§ How to complete this task
List all the lines in these records that hold "打开蛋啵".

§ Exercise material
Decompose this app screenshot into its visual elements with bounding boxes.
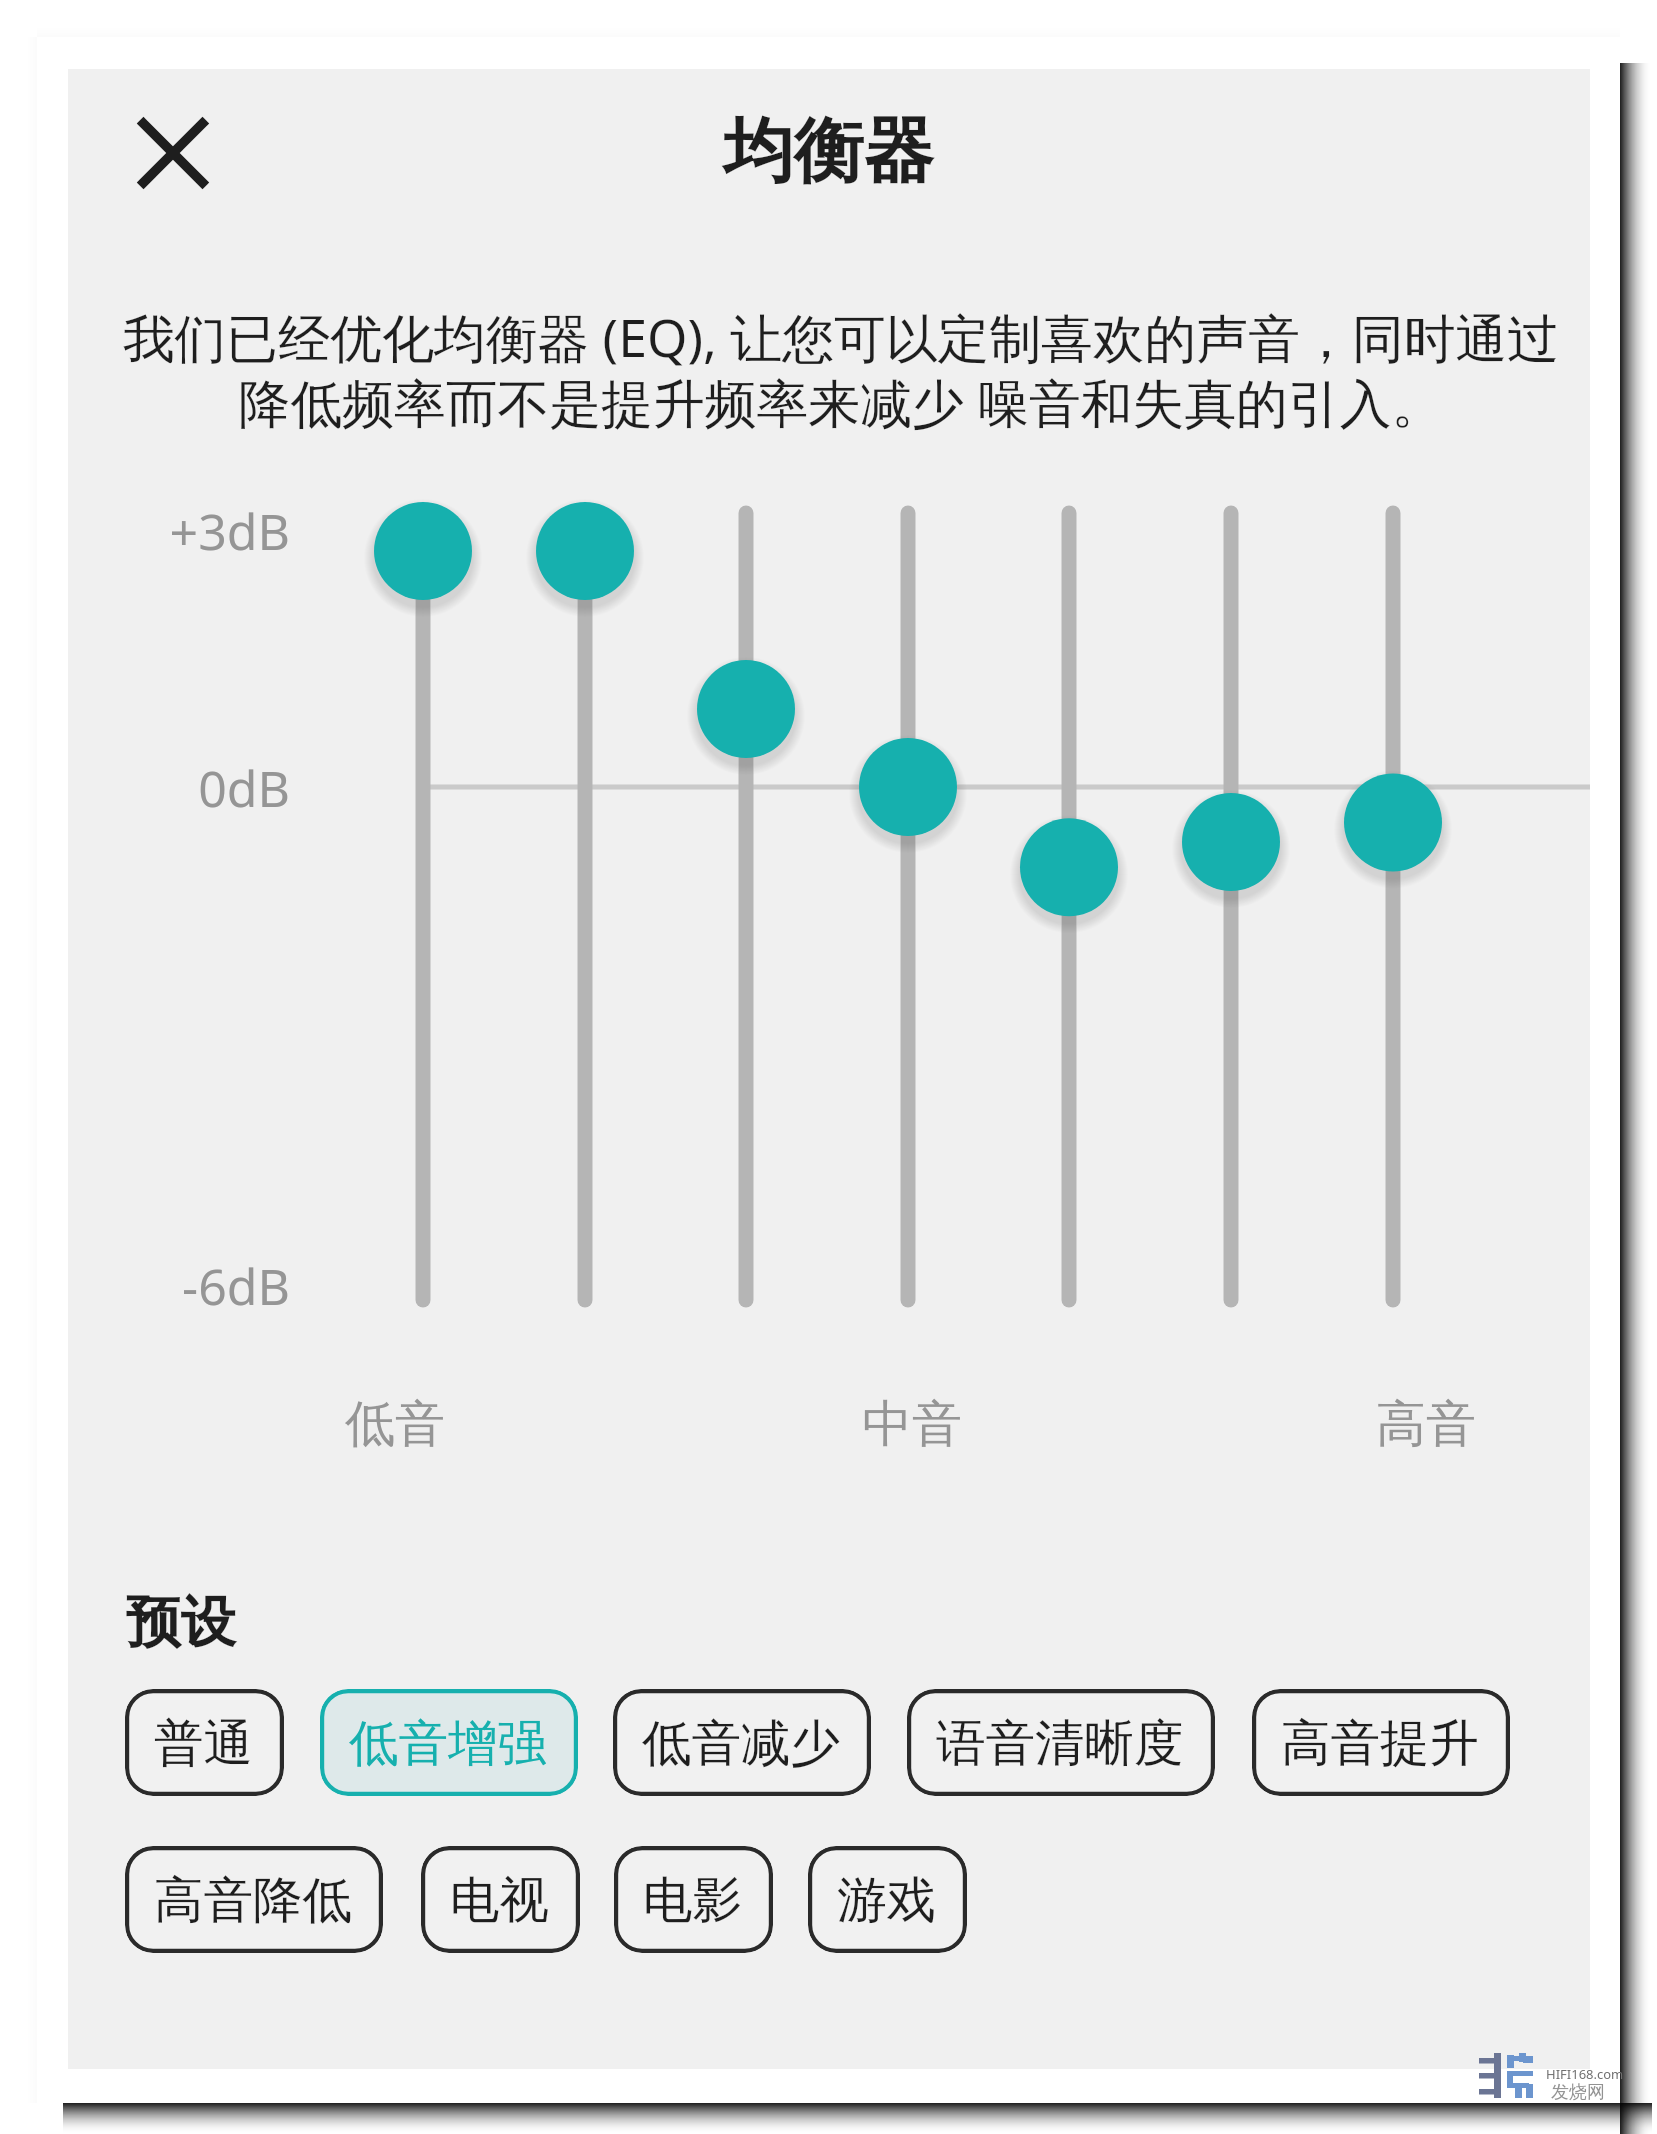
- staticText: 低音减少: [642, 1712, 840, 1774]
- button[interactable]: 普通: [125, 1689, 284, 1796]
- button[interactable]: 60 Hz band level: [343, 460, 503, 1360]
- staticText: 均衡器: [0, 108, 1657, 196]
- button[interactable]: 语音清晰度: [907, 1689, 1215, 1796]
- button[interactable]: 游戏: [808, 1846, 967, 1953]
- staticText: HIFI168.com: [1546, 2065, 1624, 2083]
- button[interactable]: 高音降低: [125, 1846, 383, 1953]
- button[interactable]: 电视: [421, 1846, 580, 1953]
- button[interactable]: 6 kHz band level: [1148, 460, 1308, 1360]
- staticText: 游戏: [837, 1869, 936, 1931]
- staticText: 高音: [1351, 1393, 1501, 1456]
- staticText: 发烧网: [1551, 2081, 1605, 2104]
- button[interactable]: 2.4 kHz band level: [987, 460, 1147, 1360]
- button[interactable]: 150 Hz band level: [504, 460, 664, 1360]
- staticText: 高音降低: [154, 1869, 352, 1931]
- button[interactable]: 低音增强: [320, 1689, 578, 1796]
- staticText: 语音清晰度: [936, 1712, 1184, 1774]
- staticText: 我们已经优化均衡器 (EQ), 让您可以定制喜欢的声音，同时通过 降低频率而不是…: [80, 302, 1602, 437]
- staticText: 低音: [320, 1393, 470, 1456]
- staticText: 0dB: [130, 754, 290, 822]
- button[interactable]: 低音减少: [613, 1689, 871, 1796]
- button[interactable]: 400 Hz band level: [665, 460, 825, 1360]
- staticText: 中音: [837, 1393, 987, 1456]
- button[interactable]: 电影: [614, 1846, 773, 1953]
- button[interactable]: Close: [110, 90, 236, 216]
- staticText: 高音提升: [1281, 1712, 1479, 1774]
- staticText: 低音增强: [349, 1712, 547, 1774]
- staticText: 普通: [154, 1712, 253, 1774]
- staticText: 预设: [126, 1588, 236, 1657]
- staticText: 电视: [450, 1869, 549, 1931]
- staticText: -6dB: [130, 1252, 290, 1320]
- button[interactable]: 1 kHz band level: [826, 460, 986, 1360]
- button[interactable]: 高音提升: [1252, 1689, 1510, 1796]
- button[interactable]: 15 kHz band level: [1309, 460, 1469, 1360]
- staticText: 电影: [643, 1869, 742, 1931]
- staticText: +3dB: [130, 497, 290, 565]
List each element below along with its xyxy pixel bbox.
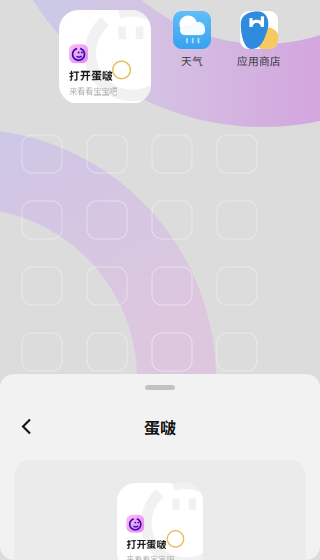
button[interactable]: 应用商店 — [237, 11, 281, 68]
button[interactable]: 打开蛋啵 — [59, 10, 151, 104]
staticText: 来看看宝宝吧 — [126, 553, 174, 560]
button[interactable]: 天气 — [173, 11, 211, 68]
staticText: 蛋啵 — [144, 415, 176, 439]
staticText: 天气 — [181, 53, 203, 68]
staticText: 应用商店 — [237, 53, 281, 68]
button[interactable]: 返回 — [13, 410, 41, 444]
staticText: 来看看宝宝吧 — [69, 85, 117, 97]
staticText: 打开蛋啵 — [69, 67, 113, 83]
staticText: 打开蛋啵 — [126, 536, 166, 551]
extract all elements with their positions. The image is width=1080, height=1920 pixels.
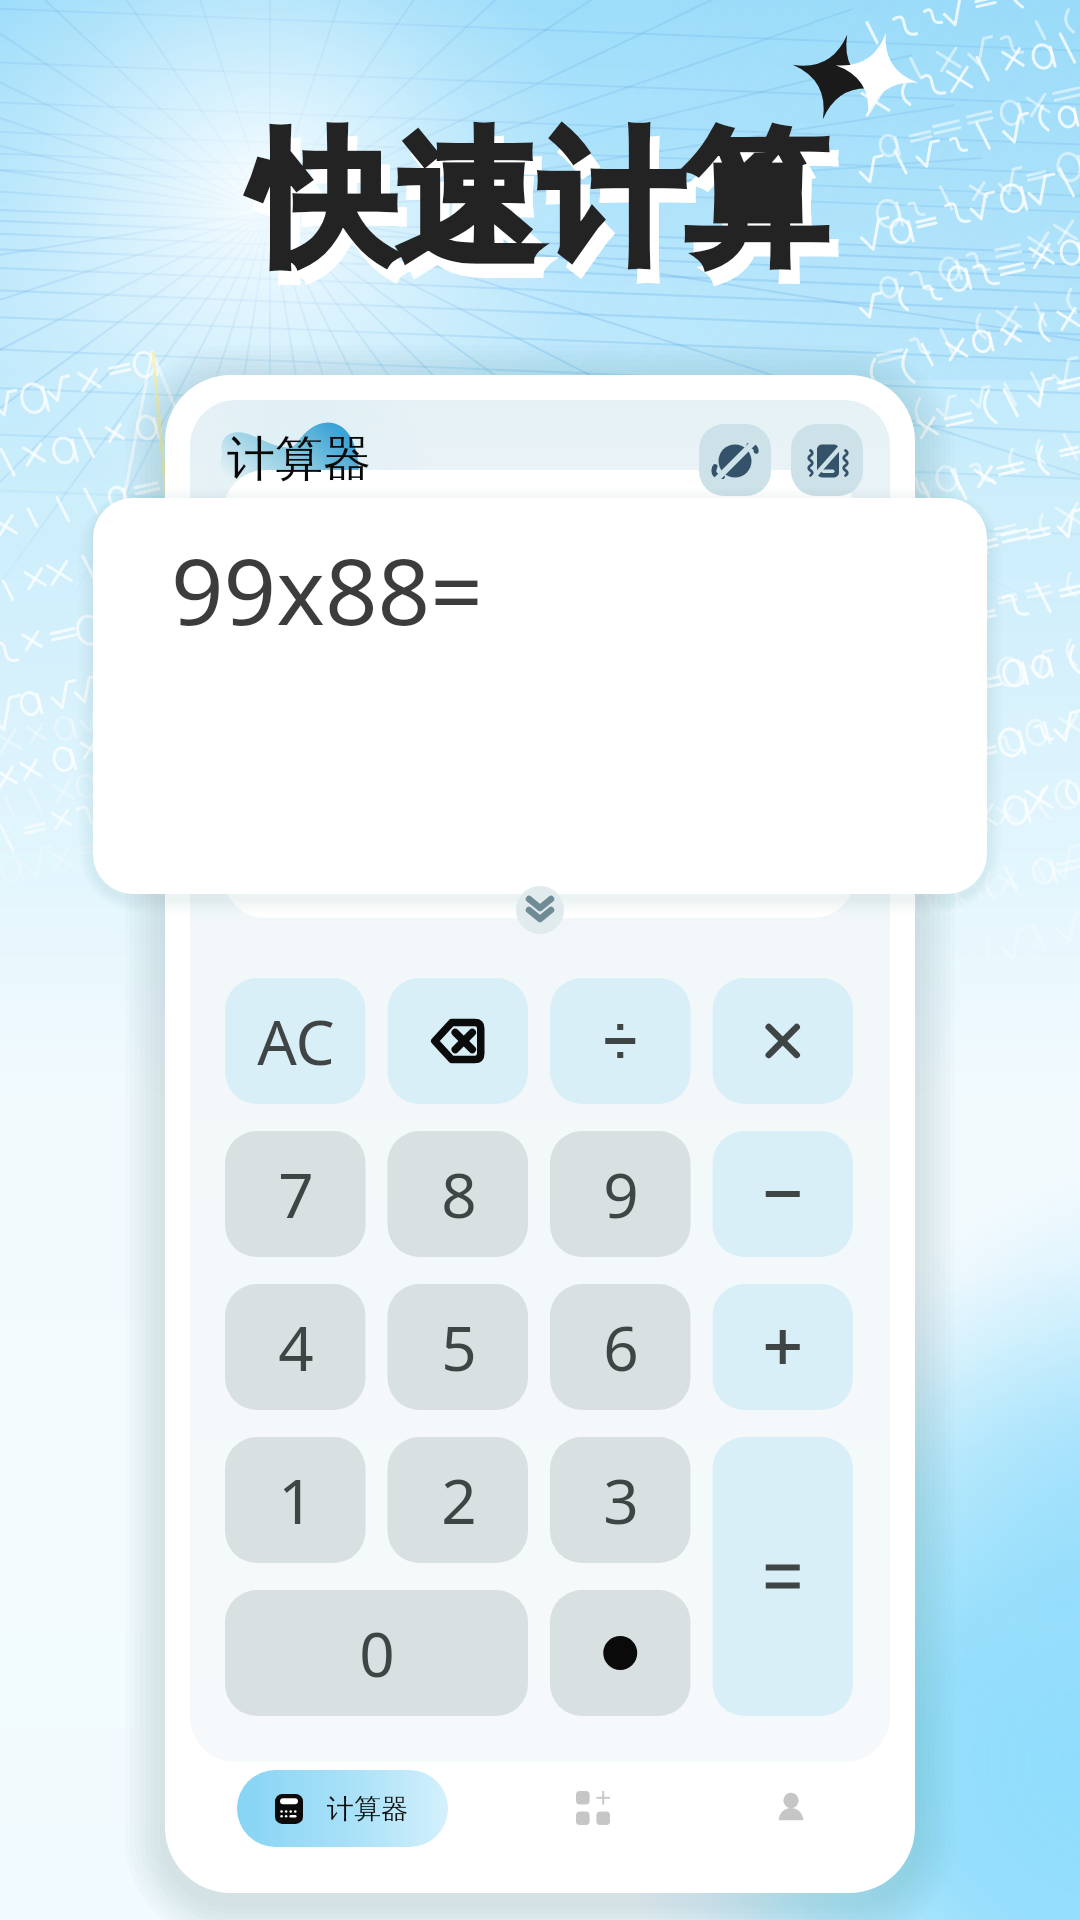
- staticText: 0: [359, 1611, 395, 1695]
- button[interactable]: 2: [388, 1437, 529, 1563]
- button[interactable]: 计算器: [237, 1770, 448, 1847]
- button[interactable]: 0: [225, 1590, 528, 1716]
- button[interactable]: 7: [225, 1131, 366, 1257]
- staticText: 9: [603, 1152, 639, 1236]
- staticText: 6: [603, 1305, 639, 1389]
- button[interactable]: 9: [550, 1131, 691, 1257]
- button[interactable]: 5: [388, 1284, 529, 1410]
- button[interactable]: Collapse: [516, 886, 564, 934]
- staticText: 5: [441, 1305, 477, 1389]
- button[interactable]: 8: [388, 1131, 529, 1257]
- staticText: AC: [257, 999, 335, 1083]
- staticText: 2: [441, 1458, 477, 1542]
- staticText: 4: [278, 1305, 314, 1389]
- button[interactable]: Mute sound: [699, 424, 771, 496]
- button[interactable]: Add widget: [553, 1768, 633, 1848]
- staticText: 快速计算: [260, 124, 836, 305]
- button[interactable]: 6: [550, 1284, 691, 1410]
- staticText: 99x88=: [171, 527, 483, 652]
- button[interactable]: 99x88=: [93, 498, 987, 894]
- staticText: 1: [278, 1458, 314, 1542]
- button[interactable]: Vibration off: [791, 424, 863, 496]
- button[interactable]: Profile: [751, 1768, 831, 1848]
- staticText: 3: [603, 1458, 639, 1542]
- button[interactable]: AC: [225, 978, 366, 1104]
- button[interactable]: 1: [225, 1437, 366, 1563]
- button[interactable]: 3: [550, 1437, 691, 1563]
- staticText: 7: [278, 1152, 314, 1236]
- button[interactable]: 4: [225, 1284, 366, 1410]
- staticText: 快速计算: [251, 110, 827, 291]
- staticText: 8: [441, 1152, 477, 1236]
- staticText: 计算器: [327, 1792, 408, 1826]
- staticText: 计算器: [227, 429, 371, 489]
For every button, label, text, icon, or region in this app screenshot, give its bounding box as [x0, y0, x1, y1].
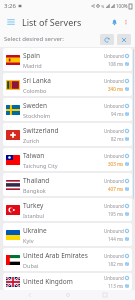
staticText: List of Servers	[22, 16, 82, 28]
button[interactable]: More options	[121, 17, 131, 27]
button[interactable]: Notifications	[107, 15, 121, 29]
staticText: Unbound	[104, 78, 124, 84]
staticText: Taiwan	[23, 151, 45, 160]
button[interactable]: Sri Lanka	[3, 73, 132, 96]
staticText: 82 ms	[111, 136, 124, 142]
staticText: Unbound	[104, 228, 124, 234]
button[interactable]: United Kingdom	[3, 273, 132, 290]
staticText: Unbound	[104, 53, 124, 59]
staticText: 3:26	[4, 2, 16, 10]
staticText: 195 ms	[108, 211, 124, 217]
staticText: Unbound	[104, 153, 124, 159]
staticText: 108 ms	[108, 61, 124, 67]
staticText: Select desired server:	[4, 35, 64, 43]
staticText: Unbound	[104, 275, 124, 281]
staticText: %	[101, 4, 105, 9]
staticText: 113 ms	[108, 283, 124, 289]
staticText: Thailand	[23, 176, 50, 185]
staticText: Unbound	[104, 128, 124, 134]
button[interactable]: Thailand	[3, 173, 132, 196]
button[interactable]: Ukraine	[3, 223, 132, 246]
staticText: 303 ms	[108, 161, 124, 167]
staticText: 182 ms	[108, 261, 124, 267]
staticText: United Kingdom	[23, 277, 73, 286]
button[interactable]: Spain	[3, 48, 132, 71]
staticText: 100%	[116, 3, 128, 9]
staticText: Unbound	[104, 253, 124, 259]
staticText: Istanbul	[23, 212, 45, 219]
staticText: Sri Lanka	[23, 76, 51, 85]
staticText: Madrid	[23, 62, 42, 69]
button[interactable]: Open navigation menu	[4, 15, 18, 29]
button[interactable]: Turkey	[3, 198, 132, 221]
staticText: 340 ms	[108, 86, 124, 92]
staticText: Colombo	[23, 87, 47, 94]
button[interactable]: Refresh server list	[100, 34, 114, 45]
button[interactable]: United Arab Emirates	[3, 248, 132, 271]
staticText: Spain	[23, 51, 40, 60]
staticText: Zurich	[23, 137, 40, 144]
staticText: Ukraine	[23, 226, 47, 235]
staticText: Unbound	[104, 103, 124, 109]
staticText: Kyiv	[23, 237, 34, 244]
staticText: Bangkok	[23, 187, 46, 194]
staticText: Turkey	[23, 201, 44, 210]
staticText: Unbound	[104, 178, 124, 184]
staticText: Unbound	[104, 203, 124, 209]
button[interactable]: Home	[61, 290, 75, 300]
staticText: 94 ms	[111, 111, 124, 117]
button[interactable]: Clear selection	[117, 34, 131, 45]
staticText: Taichung City	[23, 162, 58, 169]
staticText: Dubai	[23, 262, 39, 269]
button[interactable]: Recent apps	[98, 290, 112, 300]
button[interactable]: Taiwan	[3, 148, 132, 171]
button[interactable]: Sweden	[3, 98, 132, 121]
staticText: 407 ms	[108, 186, 124, 192]
staticText: Sweden	[23, 101, 48, 110]
button[interactable]: Switzerland	[3, 123, 132, 146]
staticText: 144 ms	[108, 236, 124, 242]
staticText: Switzerland	[23, 126, 59, 135]
staticText: Stockholm	[23, 112, 51, 119]
staticText: United Arab Emirates	[23, 251, 88, 260]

§ Answer section
button[interactable]: 打开蛋啵 — [59, 10, 151, 104]
staticText: 打开蛋啵 — [69, 67, 113, 83]
staticText: 打开蛋啵 — [126, 536, 166, 551]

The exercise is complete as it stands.